The Vermont Settlement was created when the Jonathan Davis and Levi Blanchard families arrived from Vermont out on the Wheatland prairie in 1843. They were joined the next year by their fellow Green Mountain native, Layton Rice and his five sons along with Rudolph Houghton and family. The area continued to draw settlers, some from Vermont, others immigrating from Germany and traveling west from Pennsylvania. The settlers soon founded they needed both a burying ground as well as a school. The one-acre cemetery was laid out on the east side of what eventually became Normantown Road about a half mile south of Wolf’s Crossing Road.
My great-grandparents frequently traveled into Oswego to visit my great-great grandparents from their farm along what’s now Ill. Route 59. The quickest route for them was to take what’s today Route 59 north from their farm to modern 103rd Street, and drive on that all the way to Normantown Road (on part of 103rd that no longer exists). Then they’ turn north on Normantown Road to Wolf’s Crossing and into Oswego.
One dark night back just before the turn of the 20th Century, as my great-grandparents were returning to their farm from Oswego on that route, their horses began to act strangely. Just after passing the old Vermont Cemetery, they noticed a strange light that appeared to hover just under their horse.
The horse became terriﬁed and bolted out of control. The couple had a wild ride until they reached the Leppert farm, where the light disappeared as mysteriously as it had come. The horse immediately became calm and slowed to a sedate walk as if nothing had happened. John Peter and Amelia, however, were quite shaken by the experience.
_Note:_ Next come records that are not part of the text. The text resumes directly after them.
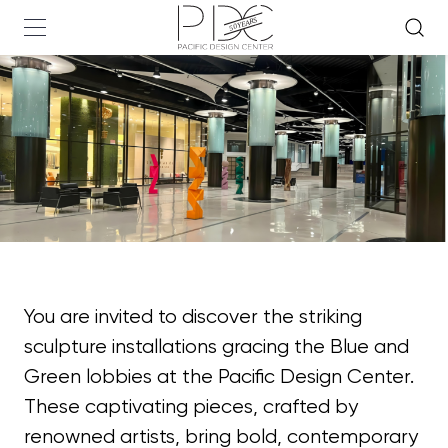
You are invited to discover the striking
sculpture installations gracing the Blue and
Green lobbies at the Pacific Design Center.
These captivating pieces, crafted by
renowned artists, bring bold, contemporary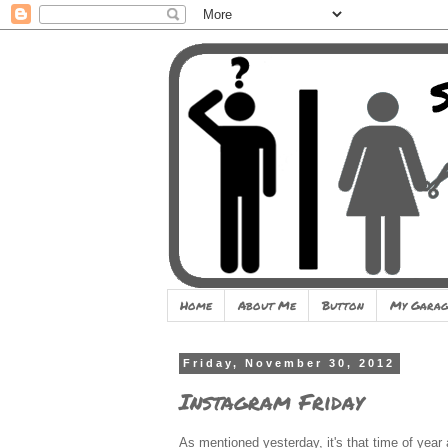
Home
About Me
Button
My Garag
Friday, November 30, 2012
Instagram Friday
As mentioned yesterday, it's that time of year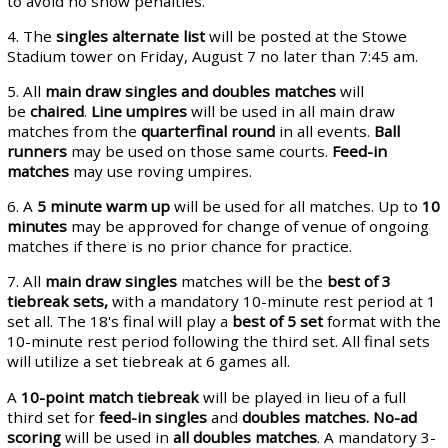
to avoid no show penalties.
4. The
singles alternate
list
will be posted at the Stowe
Stadium tower on Friday, August 7 no later than 7:45 am.
5. All
main draw singles and doubles matches
will
be
chaired
.
Line umpires
will be used in all main draw
matches from the
quarterfinal round
in all events.
Ball
runners
may be used on those same courts.
Feed-in
matches
may use roving umpires.
6. A
5 minute warm up
will be used for all matches. Up to
10
minutes
may be approved for change of venue of ongoing
matches if there is no prior chance for practice.
7. All
main draw singles
matches will be the
best of 3
tiebreak sets,
with a mandatory 10-minute rest period at 1
set all. The 18's final will play a
best of 5 set
format with the
10-minute rest period following the third set. All final sets
will utilize a set tiebreak at 6 games all.
A
10-point match tiebreak
will be played in lieu of a full
third set for
feed-in singles
and
doubles matches.
No-ad
scoring
will be used in
all doubles matches
. A mandatory 3-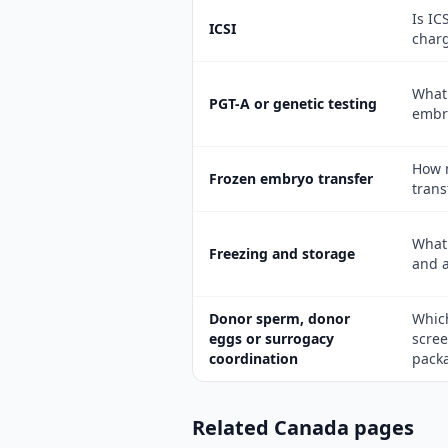
Is IC
ICSI
char
What 
PGT-A or genetic testing
embr
How m
Frozen embryo transfer
trans
What 
Freezing and storage
and 
Donor sperm, donor
Which
eggs or surrogacy
scree
coordination
pack
Related Canada pages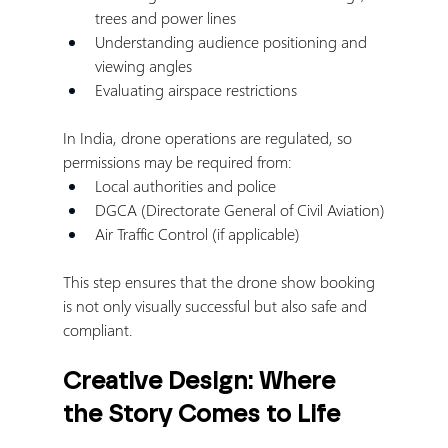
trees and power lines
Understanding audience positioning and 
viewing angles
Evaluating airspace restrictions
In India, drone operations are regulated, so 
permissions may be required from:
Local authorities and police
DGCA (Directorate General of Civil Aviation)
Air Traffic Control (if applicable)
This step ensures that the drone show booking 
is not only visually successful but also safe and 
compliant.
Creative Design: Where 
the Story Comes to Life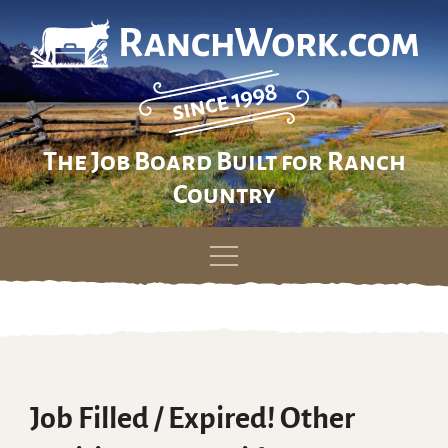
The Job Board Built for Ranch
Country
Skip
to
content
Job Filled / Expired! Other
Some weeks later, another incident happened at the Vermont Cemetery that convinced my great-grandparents that the cemetery was indeed haunted.
This time, again, the Lantzes were on their way home from Oswego, when their horse began to act up. They noticed that they were again nearing the Vermont Cemetery, and at the same time saw, from the back, a man walking along the road headed towards the cemetery. John Peter thought the man looked very familiar, and when they caught up with him was astonished to recognize him as a neighbor who had been buried in the cemetery some time before.
As the couple pulled up to the walking man, John Peter said he asked him if he wanted a ride. The man made no response, and, acting as if he didn’t know the buggy was beside him, kept walking steadily towards the cemetery. When the couple in the buggy and the walking man reached the gates of the cemetery the man seemed to vanish into thin air. My great-grandparents hurried away as quickly as their horse and buggy could carry them.
According to my grandmother, a replay of this incident happened several times, always with a different deceased neighbor. It always happened in the same manner, with the person found walking towards the cemetery, and then disappearing when he reached the gate.
“That’s what they said,” my grandmother recalled, adding, “But I don’t believe it! Why, whoever heard of such a thing?”
Today, cemeteries aren’t so much sources for scary stories as they are considered repositories of historical information and rare native plants. Thanks to Northern Illinois University’s Dr. Robert Betz, volunteers began trying to preserve the Vermont Cemetery in 1961. It was fenced off in 1970 to preserve the rich collection of rare native prairie plants. The Illinois Natural Areas Inventory identified 70 native species of plants at Vermont Cemetery. It was dedicated as an Illinois State Nature Preserve in 1999. The Forest Preserve District of Will County subsequently acquired the old cemetery along with a little over 24 acres to create a prairie buffer around it, creating today’s Vermont Cemetery Preserve, a living museum of northern Illinois’ prairie past.
l haven’t heard of anyone seeing ghosts out there lately, though, but then again, maybe no one has looked. Perhaps on a misty fall night, ghosts of pioneer farmers still trudge along that lonely stretch of country road on their way back to their resting places at the Vermont Cemetery.